Another modern standoff is over Iran, which the West accuses of pursuing a nuclear weapons program. In a recent U.N. speech, Israeli Prime Minister Benjamin Netanyahu drew a red line on a cartoon bomb to illustrate that a nuclear Tehran would not be tolerated.
"Take Iran, which I have called a Cuban Missile Crisis in slow motion," said Graham Allison, author of the groundbreaking study of governmental decision-making "Essence of Decision: Explaining the Cuban Missile Crisis."
"This same process is looming on the current trajectory, inexorably, toward a confrontation at which an American president is going to have to choose between attacking Iran to prevent it becoming a nuclear weapons state or acquiescing and then confronting a nuclear weapons state," Allison said.
"Kennedy's idea would be, 'Don't let this reach the point of confrontation,'" he added. "The risks of catastrophe are too great."
Among the common beliefs about the Cuban missile crisis that have been reevaluated:
CONVENTIONAL WISDOM: The crisis was a triumph of U.S. brinkmanship.
REALITY: Historians say the resolution of the standoff was really a triumph of backdoor diplomacy.
Kennedy resisted pressure from aides advising that he cede nothing to Moscow and even consider a preemptive strike. He instead engaged in intense behind-the-scenes diplomacy with the Soviets, other countries and the U.N. secretary-general.
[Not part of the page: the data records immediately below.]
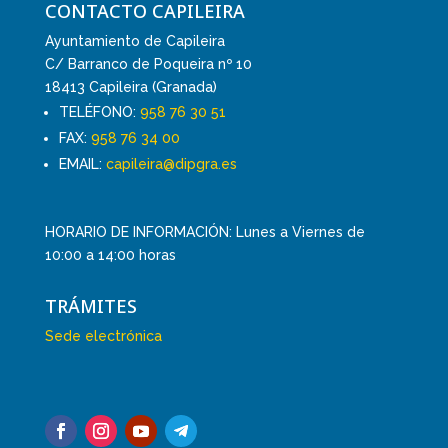
CONTACTO CAPILEIRA
Ayuntamiento de Capileira
C/ Barranco de Poqueira nº 10
18413 Capileira (Granada)
TELÉFONO:
958 76 30 51
FAX:
958 76 34 00
EMAIL:
capileira@dipgra.es
HORARIO DE INFORMACIÓN: Lunes a Viernes de
10:00 a 14:00 horas
TRÁMITES
Sede electrónica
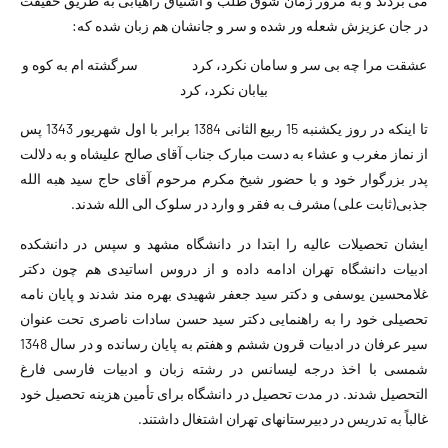
می بردند و به مرور زمان شوق طلب و اشتیاق راهیابی به طریق حقیقت
در جان عزیزش شعله ور شده و سر و جانشان هم زبان شده که:
عشقت مرا چه بی سر و سامان نکرد، کرد سرگشته ام به کوه و
بیابان نکرد، کرد
تا اینکه در روز یکشنبه 15 ربیع الثانی 1384 برابر با اول شهریور 1343 پس
از نماز مغرب و عشاء به دست مبارک جناب آقای صالح علیشاه و به دلالت
پدر بزرگوار خود و با حضور شیخ مکرم مرحوم آقای حاج سید هبه الله
جذبی(ثابت علی) مشرف به فقر و وارد در سلوک الی الله شدند.
ایشان تحصیلات عالیه را ابتدا در دانشگاه مشهد و سپس در دانشکده
ادبیات دانشگاه تهران ادامه داده و از دروس اساتیدی هم چون دکتر
غلامحسین یوسفی و دکتر سید جعفر شهیدی بهره مند شدند و پایان نامه
تحصیلی خود را به راهنمایی دکتر سید حسن سادات ناصری تحت عنوان
سیر عرفان در ادبیات قرون ششم و هفتم به پایان رسانده و در سال 1348
شمسی با اخذ درجه لیسانس در رشته زبان و ادبیات فارسی فارغ
التحصیل شدند. در مدت تحصیل در دانشگاه برای تأمین هزینه تحصیل خود
غالباً به تدریس در دبیرستانهای تهران اشتغال داشتند.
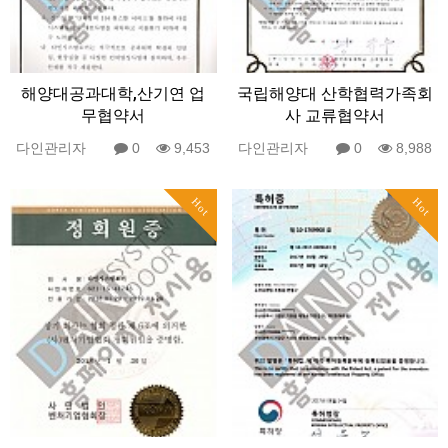
해양대공과대학,산기연 업
국립해양대 산학협력가족회
무협약서
사 교류협약서
다인관리자
0
9,453
다인관리자
0
8,988
Hot
Hot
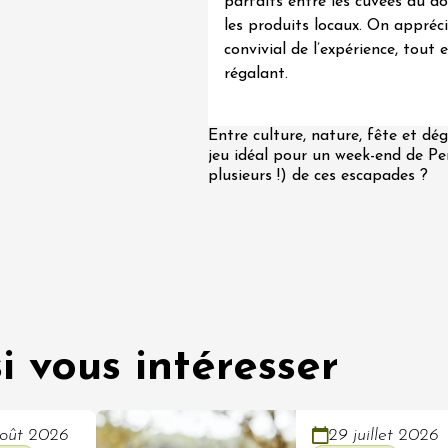
parfaits entre les cuvées du d
les produits locaux. On appréci
convivial de l’expérience, tout 
régalant.
Entre culture, nature, fête et dé
jeu idéal pour un week-end de Pent
plusieurs !) de ces escapades ?
i vous intéresser
oût 2026
29 juillet 2026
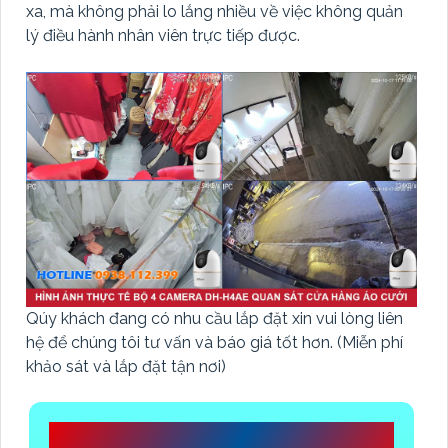
xa, mà không phải lo lắng nhiều về việc không quản
lý điều hành nhân viên trực tiếp được.
Qúy khách đang có nhu cầu lắp đặt xin vui lòng liên
hệ để chúng tôi tư vấn và báo giá tốt hơn. (Miễn phí
khảo sát và lắp đặt tận nơi)
CÔNG TY TNHH TM-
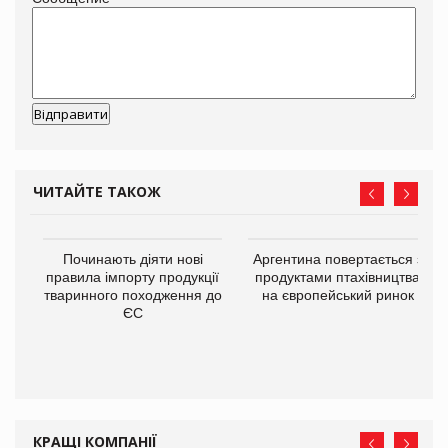
ЧИТАЙТЕ ТАКОЖ
в
Починають діяти нові
Аргентина повертається з
правила імпорту продукції
продуктами птахівництва
тваринного походження до
на європейський ринок
О:
ЄС
КРАЩІ КОМПАНІЇ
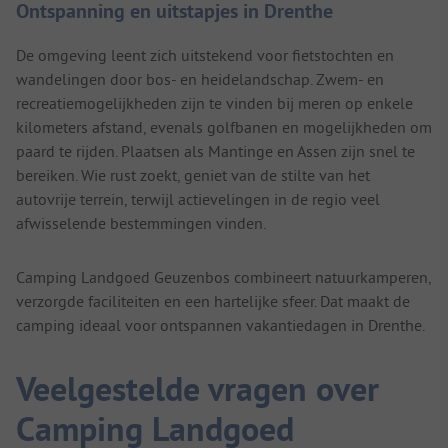
Ontspanning en uitstapjes in Drenthe
De omgeving leent zich uitstekend voor fietstochten en
wandelingen door bos- en heidelandschap. Zwem- en
recreatiemogelijkheden zijn te vinden bij meren op enkele
kilometers afstand, evenals golfbanen en mogelijkheden om
paard te rijden. Plaatsen als Mantinge en Assen zijn snel te
bereiken. Wie rust zoekt, geniet van de stilte van het
autovrije terrein, terwijl actievelingen in de regio veel
afwisselende bestemmingen vinden.
Camping Landgoed Geuzenbos combineert natuurkamperen,
verzorgde faciliteiten en een hartelijke sfeer. Dat maakt de
camping ideaal voor ontspannen vakantiedagen in Drenthe.
Veelgestelde vragen over
Camping Landgoed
Attorney General Robert F. Kennedy met secretly with the Soviet ambassador on Oct. 27 and conveyed an olive branch from his brother: Washington would publicly reject any invasion of Cuba, and Khrushchev would withdraw the missiles from the island. The real sweetener was that Kennedy would withdraw Jupiter nuclear missiles from U.S. installations in Turkey, near the Soviet border. It was a secret pledge known only to a handful of presidential advisers that did not emerge until years later.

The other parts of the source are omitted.